Roman glass beakers often mimic their pottery cousins, particularly the indented forms. Free-blown and mould-blown forms are found including the unusual and attractively decorated ‘circus’ beakers of the 1st century AD. Glass beakers were probably much more widespread than the archaeological record indicates, but as essentially domestic items, most haven’t survived the rigors of time.
Roman glass bowls were high-status items almost certainly the preserve of the wealthy elite. They come in a number of forms and sizes. The first and most prized by collectors are the large, pillar-moulded bowls like the fine example shown on the Minerva Ancients homepage. These date from the 1st century BC to the 1st century AD. Most bowls were made specifically as tableware to hold all kinds of Roman food including fruits, vegetables, dates, snails and oysters. Later bowls tend to have little or no decoration.
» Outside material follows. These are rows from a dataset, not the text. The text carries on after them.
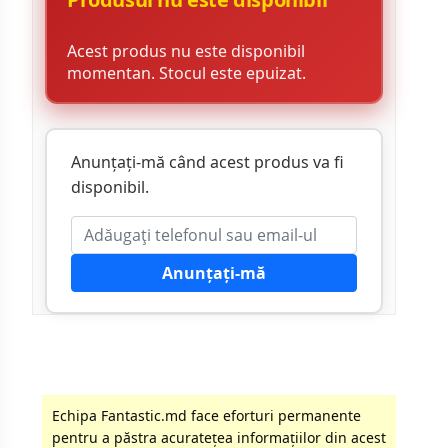
Acest produs nu este disponibil
momentan. Stocul este epuizat.
Anunțați-mă când acest produs va fi
disponibil.
Anunțați-mă
Echipa Fantastic.md face eforturi permanente
pentru a păstra acurateţea informaţiilor din acest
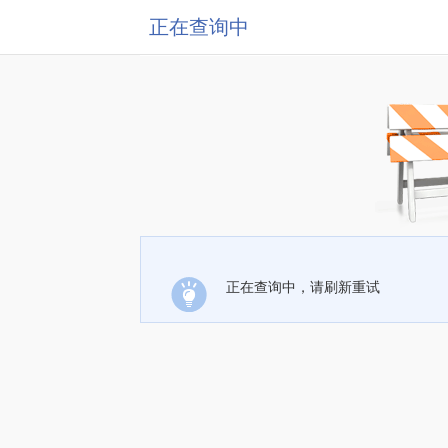
正在查询中
正在查询中，请刷新重试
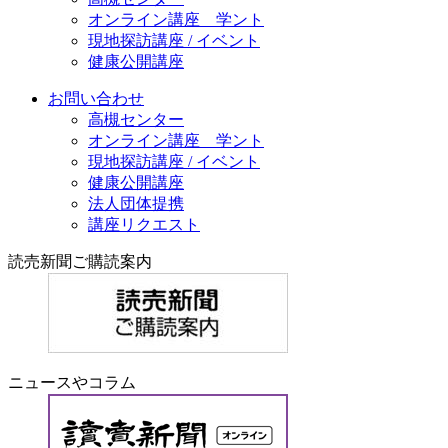
オンライン講座 学ント
現地探訪講座 / イベント
健康公開講座
お問い合わせ
高槻センター
オンライン講座 学ント
現地探訪講座 / イベント
健康公開講座
法人団体提携
講座リクエスト
読売新聞ご購読案内
ニュースやコラム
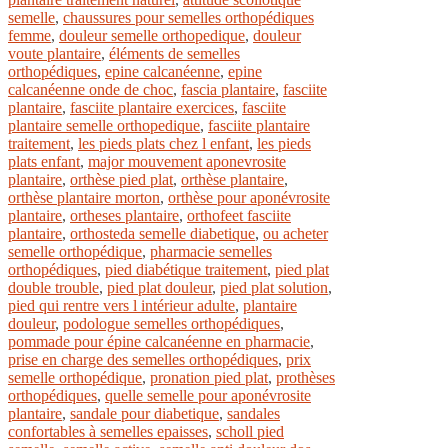
semelle
,
chaussures pour semelles orthopédiques
femme
,
douleur semelle orthopedique
,
douleur
voute plantaire
,
éléments de semelles
orthopédiques
,
epine calcanéenne
,
epine
calcanéenne onde de choc
,
fascia plantaire
,
fasciite
plantaire
,
fasciite plantaire exercices
,
fasciite
plantaire semelle orthopedique
,
fasciite plantaire
traitement
,
les pieds plats chez l enfant
,
les pieds
plats enfant
,
major mouvement aponevrosite
plantaire
,
orthèse pied plat
,
orthèse plantaire
,
orthèse plantaire morton
,
orthèse pour aponévrosite
plantaire
,
ortheses plantaire
,
orthofeet fasciite
plantaire
,
orthosteda semelle diabetique
,
ou acheter
semelle orthopédique
,
pharmacie semelles
orthopédiques
,
pied diabétique traitement
,
pied plat
double trouble
,
pied plat douleur
,
pied plat solution
,
pied qui rentre vers l intérieur adulte
,
plantaire
douleur
,
podologue semelles orthopédiques
,
pommade pour épine calcanéenne en pharmacie
,
prise en charge des semelles orthopédiques
,
prix
semelle orthopédique
,
pronation pied plat
,
prothèses
orthopédiques
,
quelle semelle pour aponévrosite
plantaire
,
sandale pour diabetique
,
sandales
confortables à semelles epaisses
,
scholl pied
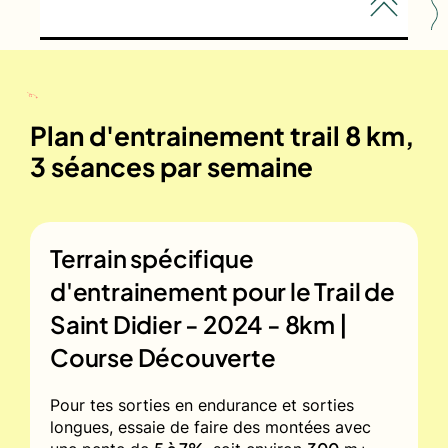
Plan d'entrainement trail 8 km,
3 séances par semaine
Terrain spécifique
d'entrainement pour le
Trail de
Saint Didier - 2024 - 8km |
Course Découverte
Pour tes sorties en endurance et sorties
longues, essaie de faire des montées avec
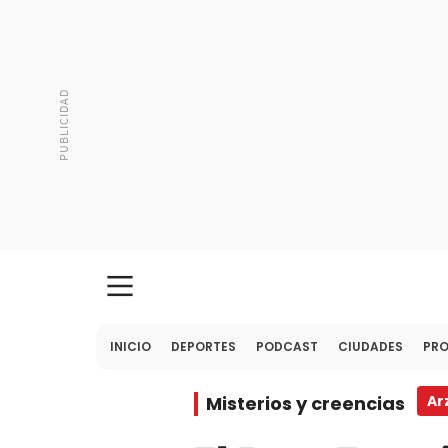
INICIO
DEPORTES
PODCAST
CIUDADES
PR
Misterios y creencias
Ar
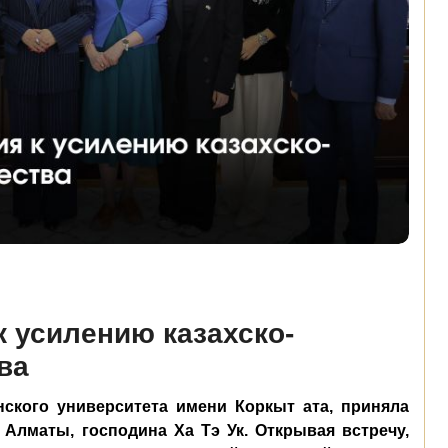
 усилению казахско-
ва
ского университета имени Коркыт ата, приняла
 Алматы, господина Ха Тэ Ук. Открывая встречу,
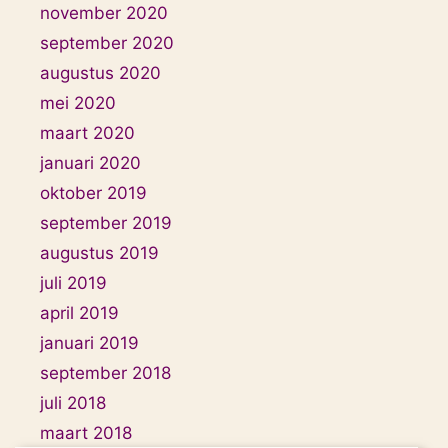
november 2020
september 2020
augustus 2020
mei 2020
maart 2020
januari 2020
oktober 2019
september 2019
augustus 2019
juli 2019
april 2019
januari 2019
september 2018
juli 2018
maart 2018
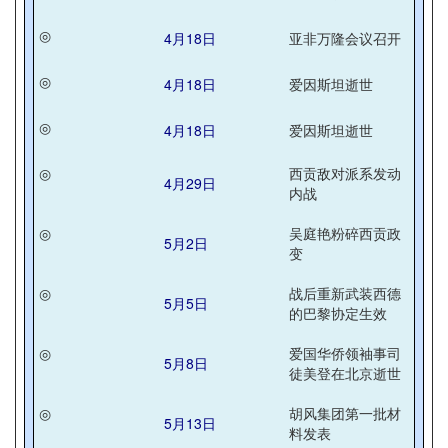
◎
4月18日
亚非万隆会议召开
◎
4月18日
爱因斯坦逝世
◎
4月18日
爱因斯坦逝世
◎
西贡敌对派系发动
4月29日
内战
◎
吴庭艳粉碎西贡政
5月2日
变
◎
战后重新武装西德
5月5日
的巴黎协定生效
◎
爱国华侨领袖事司
5月8日
徒美登在北京逝世
◎
胡风集团第一批材
5月13日
料发表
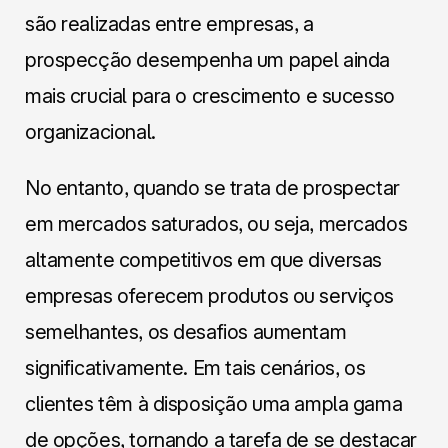
são realizadas entre empresas, a
prospecção desempenha um papel ainda
mais crucial para o crescimento e sucesso
organizacional.
No entanto, quando se trata de prospectar
em mercados saturados, ou seja, mercados
altamente competitivos em que diversas
empresas oferecem produtos ou serviços
semelhantes, os desafios aumentam
significativamente. Em tais cenários, os
clientes têm à disposição uma ampla gama
de opções, tornando a tarefa de se destacar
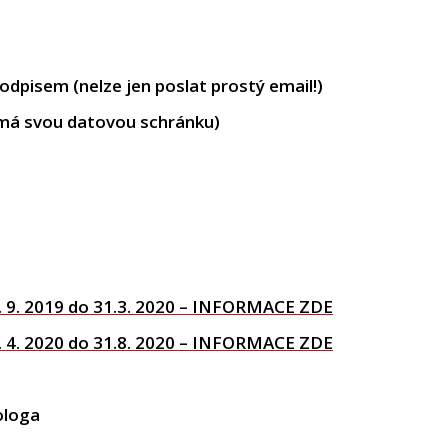
dpisem (nelze jen poslat prostý email!)
 má svou datovou schránku)
1. 9. 2019 do 31.3. 2020 – INFORMACE ZDE
1. 4. 2020 do 31.8. 2020 – INFORMACE ZDE
ologa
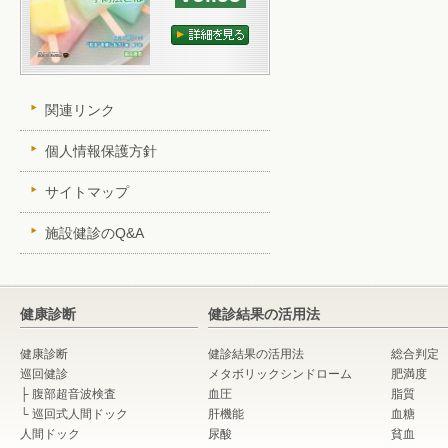
関連リンク
個人情報保護方針
サイトマップ
施設健診のQ&A
健康診断
健診結果の活用法
健康診断
健診結果の活用法
総合判定
巡回健診
メタボリックシンドローム
肥満度
├
腹部超音波検査
血圧
脂質
└
巡回式人間ドック
肝機能
血糖
人間ドック
尿酸
貧血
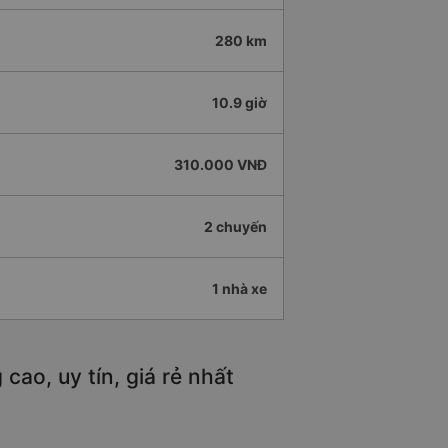
280 km
10.9 giờ
310.000 VNĐ
2 chuyến
1 nhà xe
cao, uy tín, giá rẻ nhất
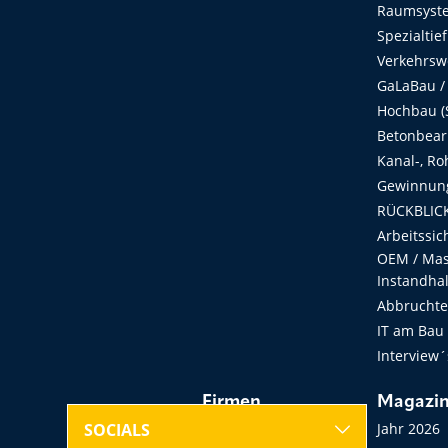
Raumsyste
Spezialtie
Verkehrsw
GaLaBau /
Hochbau (S
Betonbear
Kanal-, Ro
Gewinnung
RÜCKBLICK
Arbeitssic
OEM / Masc
Instandha
Abbruchtec
IT am Bau
Interview´
Firmen
Magazi
Hersteller, Händler,
Jahr 2026
SOCIALS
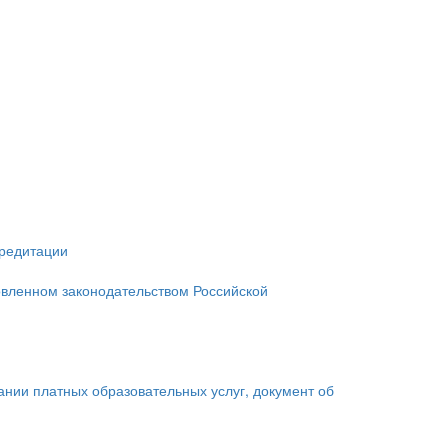
кредитации
овленном законодательством Российской
зании платных образовательных услуг, документ об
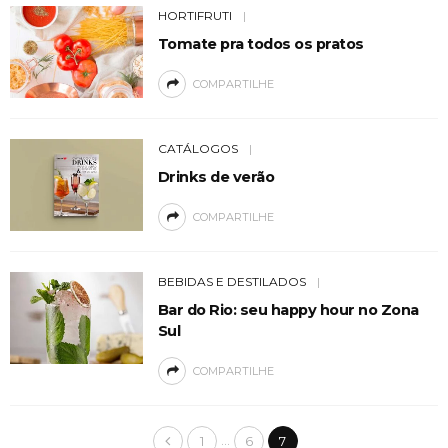
HORTIFRUTI
Tomate pra todos os pratos
COMPARTILHE
CATÁLOGOS
Drinks de verão
COMPARTILHE
BEBIDAS E DESTILADOS
Bar do Rio: seu happy hour no Zona
Sul
COMPARTILHE
…
1
6
7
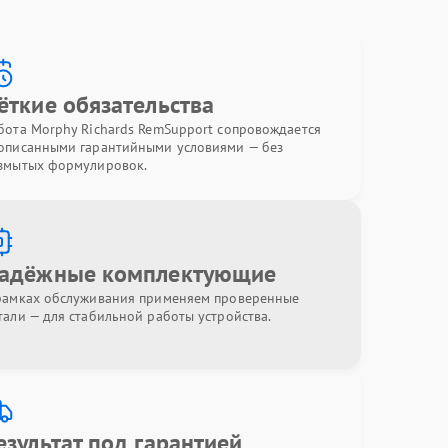
ёткие обязательства
бота Morphy Richards RemSupport сопровождается
описанными гарантийными условиями — без
змытых формулировок.
адёжные комплектующие
рамках обслуживания применяем проверенные
тали — для стабильной работы устройства.
езультат под гарантией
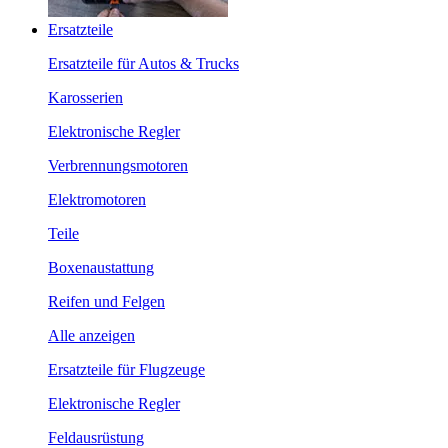
Ersatzteile
Ersatzteile für Autos & Trucks
Karosserien
Elektronische Regler
Verbrennungsmotoren
Elektromotoren
Teile
Boxenaustattung
Reifen und Felgen
Alle anzeigen
Ersatzteile für Flugzeuge
Elektronische Regler
Feldausrüstung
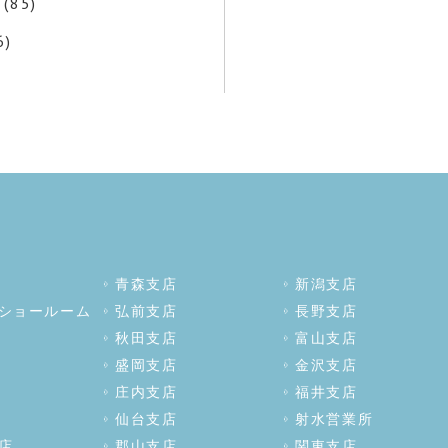
(85)
6)
青森支店
新潟支店
ショールーム
弘前支店
長野支店
秋田支店
富山支店
盛岡支店
金沢支店
庄内支店
福井支店
仙台支店
射水営業所
店
郡山支店
関東支店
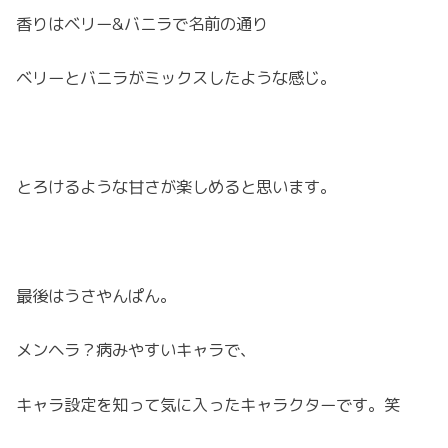
香りはベリー&バニラで名前の通り
ベリーとバニラがミックスしたような感じ。
とろけるような甘さが楽しめると思います。
最後はうさやんぱん。
メンヘラ？病みやすいキャラで、
キャラ設定を知って気に入ったキャラクターです。笑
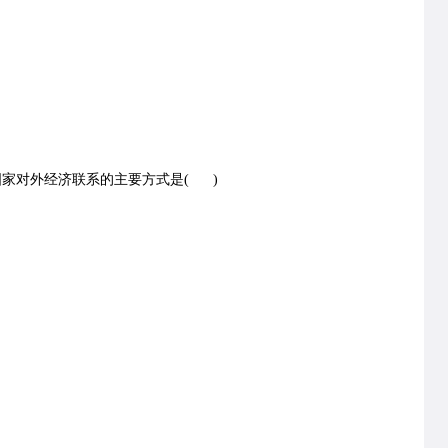
家对外经济联系的主要方式是( )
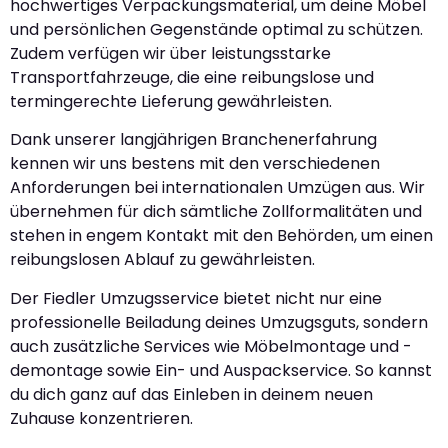
hochwertiges Verpackungsmaterial, um deine Möbel
und persönlichen Gegenstände optimal zu schützen.
Zudem verfügen wir über leistungsstarke
Transportfahrzeuge, die eine reibungslose und
termingerechte Lieferung gewährleisten.
Dank unserer langjährigen Branchenerfahrung
kennen wir uns bestens mit den verschiedenen
Anforderungen bei internationalen Umzügen aus. Wir
übernehmen für dich sämtliche Zollformalitäten und
stehen in engem Kontakt mit den Behörden, um einen
reibungslosen Ablauf zu gewährleisten.
Der Fiedler Umzugsservice bietet nicht nur eine
professionelle Beiladung deines Umzugsguts, sondern
auch zusätzliche Services wie Möbelmontage und -
demontage sowie Ein- und Auspackservice. So kannst
du dich ganz auf das Einleben in deinem neuen
Zuhause konzentrieren.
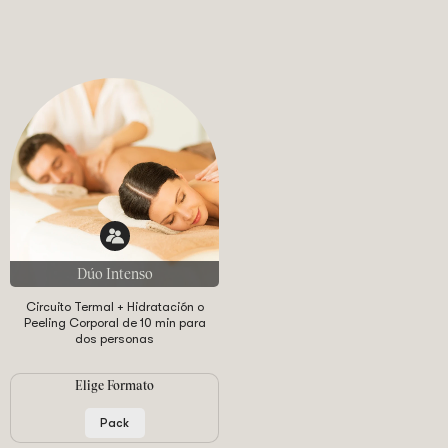
Dúo Intenso
Circuito Termal + Hidratación o
Peeling Corporal de 10 min para
dos personas
Elige Formato
Pack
Roman square glass bottles were designed for the storage and transport of liquids and other foodstuffs across the Roman Empire. The square profile allowed for many to be packed closely together for transport. For a detailed discussion see F. D. Charlesworth, 'Roman square bottles', Journal of Glass Studies 8, p.26-40. These square glass bottles are hard to find roman antiquities for sale.
Roman glass bracelets are beautiful objects and highly sought after by collectors. Unlike the majority of Roman glass, their concentric shape makes them unusually robust, so many have survived in the archaeological record. They come in the same colours as glass vessels, but unlike these larger items, their smaller size makes them more affordable, particularly in the popular colours of blue, red and yellow. In terms of style, like many items from the early empire, bracelets tend to be of simple design, the colour or material providing the bling effect. Later and into the post Roman Islamic period, glass bracelets show a return to bands of colours and inlaid patterns. The large number of smaller bracelets found were widely worn by Roman children or as hair toggles.
Glass beads were first created about 3,500 years ago in Egypt and Mesopotamia, with scholars believing that many bead types found in Egypt were made there. These beads were made from drawn tubes of glass. Instead of pressing these into moulds and then cutting them into individual beads or segmented sections of bead – as would be the norm for Roman production – the tubes have been cut into individual beads - like Roman turquoise blue cylinder beads.
Doughnut shaped and oblong are the most common forms with shades of blue a predominant choice. Faience ‘Melon’ beads which originate in Egypt were highly prized and come in a variety of shades from white to cobalt blue. The most common being a bright aqua blue.
Roman glass beads are ubiquitous and common grave goods, the deceased often being buried with their jewellery.
Roman glassmaking reached the farthest corners of the Empire and flourished until about 400AD, when the Roman Empire started to disintegrate until it finally fell in the late 5th Century AD.
As a general rule of thumb: the higher the purity of the glass, the earlier. Pale bluish-green glass is often from the first or second centuries AD. By the late third and fourth centuries the purity drops significantly as much glass is recycled and glass making skills diminish. Much later Roman glass has a distinctly murky green colour. Finally, if you’re lucky to find some marbled glass then it is almost certainly early, dating from the Roman republic or the first century AD. However, there are many attractive forms from the eastern mediterranean with intricate trailed glass decoration dating to the fourth century.
Roman glass antiquities are some of the most collectable Roman artefacts available and look spectacular when displayed in a lit cabinet.